▶ [Working data]:
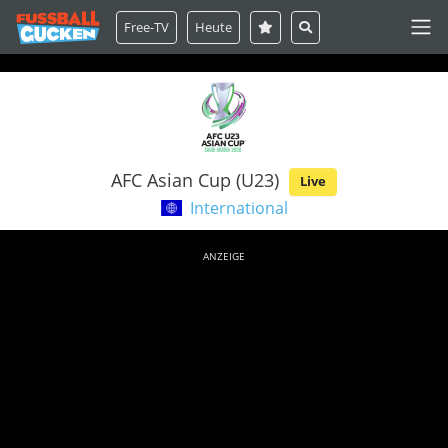
Free-TV
Heute
AFC Asian Cup (U23)
Live
International
ANZEIGE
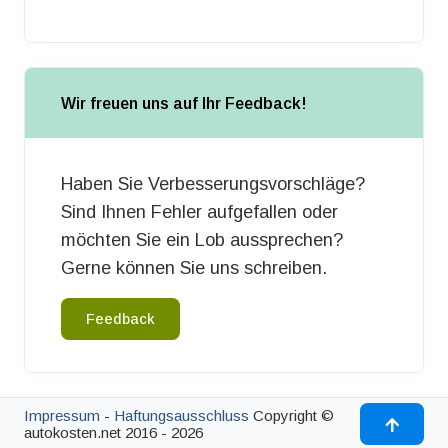
Wir freuen uns auf Ihr Feedback!
Haben Sie Verbesserungsvorschläge?
Sind Ihnen Fehler aufgefallen oder
möchten Sie ein Lob aussprechen?
Gerne können Sie uns schreiben.
Feedback
Impressum
-
Haftungsausschluss
Copyright ©
autokosten.net 2016 - 2026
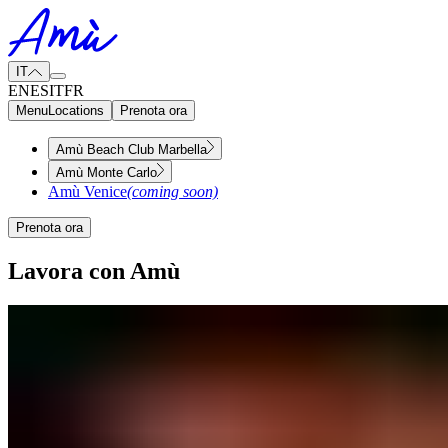
IT
EN
ES
IT
FR
Menu
Locations
Prenota ora
Amù Beach Club Marbella
Amù Monte Carlo
Amù Venice
(coming soon)
Prenota ora
Lavora con Amù​​​​‌ ‍ ​‍​‍‌‍ ‌ ​‍‌‍‍‌‌‍‌ ‌‍‍‌‌‍ ‍​‍​‍​ ‍‍​‍​‍‌ ​ ‌‍​‌‌‍ ‍‌‍‍‌‌ ‌​‌ ‍‌​‍ ‍‌‍‍‌‌‍ ​‍​‍​‍ ​​‍​‍‌‍‍​‌ ​‍‌‍‌‌‌‍‌‍​‍​‍​ ‍‍​‍​‍‌‍‍​‌ ‌​‌ ‌​‌ ​​‌ ​ ​ ‍‍​‍ ​‍ ‌‍ ​​‍ ‌‌‍​‌‌‍ ‍‌‍‌​​‍ ‌‌ ​‍​‍ ‌‌‍‍​‌‍ ‌ ‌​‌‍‌‌‌‍ ​‌ ​ ​‍ ‌‌ ​ ‌ ‌​‌ ‌‌‌‍‌​‌‍‍‌‌‍ ​‍ ‍‌ ‌‍‌‍‌‌‌ ​‍‌‍​ ‌‍‌‌‌‍ ​​‍ ‍‌‍​‌‌ ​​‌ ​​​‍ ‌‍‍‌‌‍ ‍‌ ‌​‌‍‌‌‌‍ ‍‌ ‌​​‍ ‌‍‌‌‌‍‌​‌‍‍‌‌ ‌​​‍ ‌‍ ‌‌‍ ‌‍‌​‌‍‌‌​ ‌‌ ​​‌ ​‍‌‍‌‌‌ ​ ‌‍‌‌‌‍ ‍‌ ‌​‌‍​‌‌ ‌​‌‍‍‌‌‍ ‌‍ ‍​ ‍ ‌‍‍‌‌‍‌​​ ‌‌‍‌‍​ ​​​ ​‍‌‍‌​​ ​‌‌‍‌‍‌‍​‌‌‍‌​​‍ ‌‌‍​ ​ ‍​​ ​‍​ ​​​‍ ‌​ ‌​​ ‍​‌‍‌‌​ ‌‍​‍ ‌​ ‍​​ ‌‌‌‍​‌‌‍​‌​‍ ‌‌‍‌​‌‍‌​‌‍‌‍​ ‌‍​ ​ ​ ‌‌‌‍​‍​ ​‍‌‍‌​​ ​​​ ‌‍​ ‍‌​ ‍ ‌ ‌​‌ ‍‌‌ ​​‌‍‌‌​ ‌‌‍‍​‌‍ ‌ ‌​‌‍‌‌‌‍ ​‌‌​ ‌‍‍‌‌ ‌​‌‍‌‌‌‌​​‌‍​‌‌‍‌ ‌‍‌‌​ ‍ ‌ ​​‌‍​‌‌ ‌​‌‍‍​​ ‌‌ ​​‌‍​‌‌‍‌ ‌‍‌‌‌​​‍‌ ‌‌‌‍‍‌‌‍ ​‌‍‌​‌‍‌‌‌ ​‍​‍‌‌​ ‌‌‌​​‍‌‌ ‌‍‍ ‌‍‌‌‌ ‍‌​‍‌‌​ ​ ‌​‌​​‍‌‌​ ​ ‌​‌​​‍‌‌​ ​‍​ ​‍​ ​‍​ ‌‍​ ‌‌​ ​‍‌‍​‍​ ​‍​ ‌‍‌‍‌​‌‍‌‌​ ​‌​ ​ ​ ‌​​‍‌‌​ ​‍​ ​‍​‍‌‌​ ‌‌‌​‌​​‍ ‍‌‍‍​‌‍‌‌‌‍​‌‌‍‌​‌‍‍‌‌‍ ‍‌‍‌ ​ ‌‍​‍‌‍​‌‌ ​ ‌‍‌‌‌‌‌‌‌ ​‍‌‍ ​​ ‌‌‍‍​‌ ‌​‌ ‌​‌ ​​‌ ​ ​‍‌‌​ ​ ‌​​‌​‍‌‌​ ​‍‌​‌‍​‍‌‌​ ​‍‌​‌‍‌‍ ​​‍ ‌‌‍​‌‌‍ ‍‌‍‌​​‍ ‌‌ ​‍​‍ ‌‌‍‍​‌‍ ‌ ‌​‌‍‌‌‌‍ ​‌ ​ ​‍ ‌‌ ​ ‌ ‌​‌ ‌‌‌‍‌​‌‍‍‌‌‍ ​‍ ‍‌ ‌‍‌‍‌‌‌ ​‍‌‍​ ‌‍‌‌‌‍ ​​‍ ‍‌‍​‌‌ ​​‌ ​​​‍‌‍‌‍‍‌‌‍‌​​ ‌‌‍‌‍​ ​​​ ​‍‌‍‌​​ ​‌‌‍‌‍‌‍​‌‌‍‌​​‍ ‌‌‍​ ​ ‍​​ ​‍​ ​​​‍ ‌​ ‌​​ ‍​‌‍‌‌​ ‌‍​‍ ‌​ ‍​​ ‌‌‌‍​‌‌‍​‌​‍ ‌‌‍‌​‌‍‌​‌‍‌‍​ ‌‍​ ​ ​ ‌‌‌‍​‍​ ​‍‌‍‌​​ ​​​ ‌‍​ ‍‌​‍‌‍‌ ‌​‌ ‍‌‌ ​​‌‍‌‌​ ‌‌‍‍​‌‍ ‌ ‌​‌‍‌‌‌‍ ​‌‌​ ‌‍‍‌‌ ‌​‌‍‌‌‌‌​​‌‍​‌‌‍‌ ‌‍‌‌​‍‌‍‌ ​​‌‍​‌‌ ‌​‌‍‍​​ ‌‌ ​​‌‍​‌‌‍‌ ‌‍‌‌‌​​‍‌ ‌‌‌‍‍‌‌‍ ​‌‍‌​‌‍‌‌‌ ​‍​‍‌‌​ ‌‌‌​​‍‌‌ ‌‍‍ ‌‍‌‌‌ ‍‌​‍‌‌​ ​ ‌​‌​​‍‌‌​ ​ ‌​‌​​‍‌‌​ ​‍​ ​‍​ ​‍​ ‌‍​ ‌‌​ ​‍‌‍​‍​ ​‍​ ‌‍‌‍‌​‌‍‌‌​ ​‌​ ​ ​ ‌​​‍‌‌​ ​‍​ ​‍​‍‌‌​ ‌‌‌​‌​​‍ ‍‌‍‍​‌‍‌‌‌‍​‌‌‍‌​‌‍‍‌‌‍ ‍‌‍‌ ​‍‌‍‌ ​​‌‍‌‌‌ ​‍‌ ​ ‌ ​​‌‍‌‌‌‍​ ‌ ‌​‌‍‍‌‌ ‌‍‌‍‌‌​ ‌‌ ​​‌ ‌‌‌‍​‍‌‍ ​‌‍‍‌‌ ​ ‌‍‍​‌‍‌‌‌‍‌​​‍​‍‌ ‌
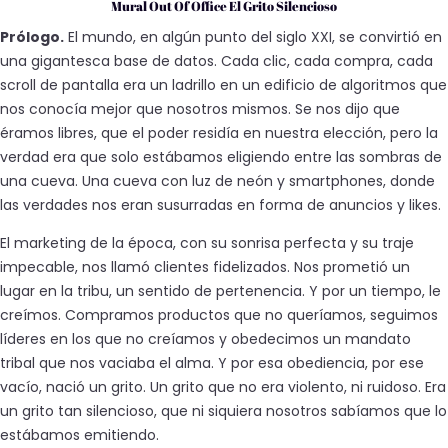
Mural Out Of Office El Grito Silencioso
Prólogo.
El mundo, en algún punto del siglo XXI, se convirtió en
una gigantesca base de datos. Cada clic, cada compra, cada
scroll
de pantalla era un ladrillo en un edificio de algoritmos que
nos conocía mejor que nosotros mismos. Se nos dijo que
éramos libres, que el poder residía en nuestra elección, pero la
verdad era que solo estábamos eligiendo entre las sombras de
una cueva. Una cueva con luz de neón y
smartphones
, donde
las
verdades
nos eran susurradas en forma de anuncios y
likes
.
El
marketing
de la época, con su sonrisa perfecta y su traje
impecable, nos llamó
clientes fidelizados
. Nos prometió un
lugar en la
tribu
, un sentido de pertenencia. Y por un tiempo, le
creímos. Compramos productos que no queríamos, seguimos
líderes en los que no creíamos y obedecimos un
mandato
tribal
que nos vaciaba el alma. Y por esa obediencia, por ese
vacío, nació un
grito
. Un
grito
que no era violento, ni ruidoso. Era
un
grito
tan silencioso, que ni siquiera nosotros sabíamos que lo
estábamos emitiendo.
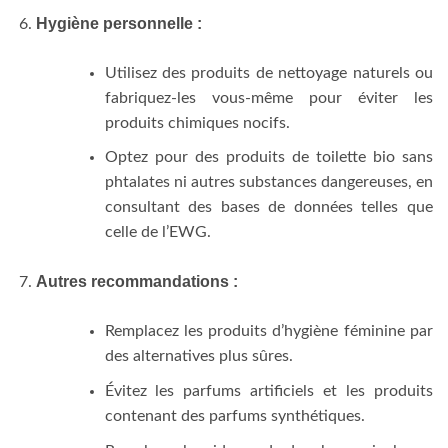
Hygiène personnelle :
Utilisez des produits de nettoyage naturels ou
fabriquez-les vous-même pour éviter les
produits chimiques nocifs.
Optez pour des produits de toilette bio sans
phtalates ni autres substances dangereuses, en
consultant des bases de données telles que
celle de l’EWG.
Autres recommandations :
Remplacez les produits d’hygiène féminine par
des alternatives plus sûres.
Évitez les parfums artificiels et les produits
contenant des parfums synthétiques.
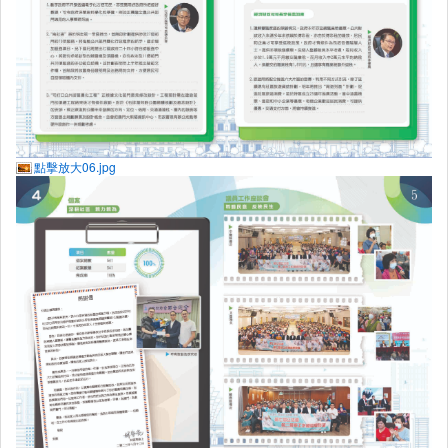
點擊放大06.jpg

▶ [What you are asked to do]:
Please set down only the lines from the first line of the records above through the line that has "Copyright ©", exactly, and not the pictures.

▶ [Exercise result]:
Free-TV
Heute
AFC Asian Cup (U23)
Live
International
ANZEIGE
Wir freuen uns auf Ihr Feedback!
Haben Sie Verbesserungsvorschläge?
Sind Ihnen Fehler aufgefallen oder
möchten Sie ein Lob aussprechen?
Gerne können Sie uns schreiben.
Feedback
Impressum
-
Haftungsausschluss
Copyright ©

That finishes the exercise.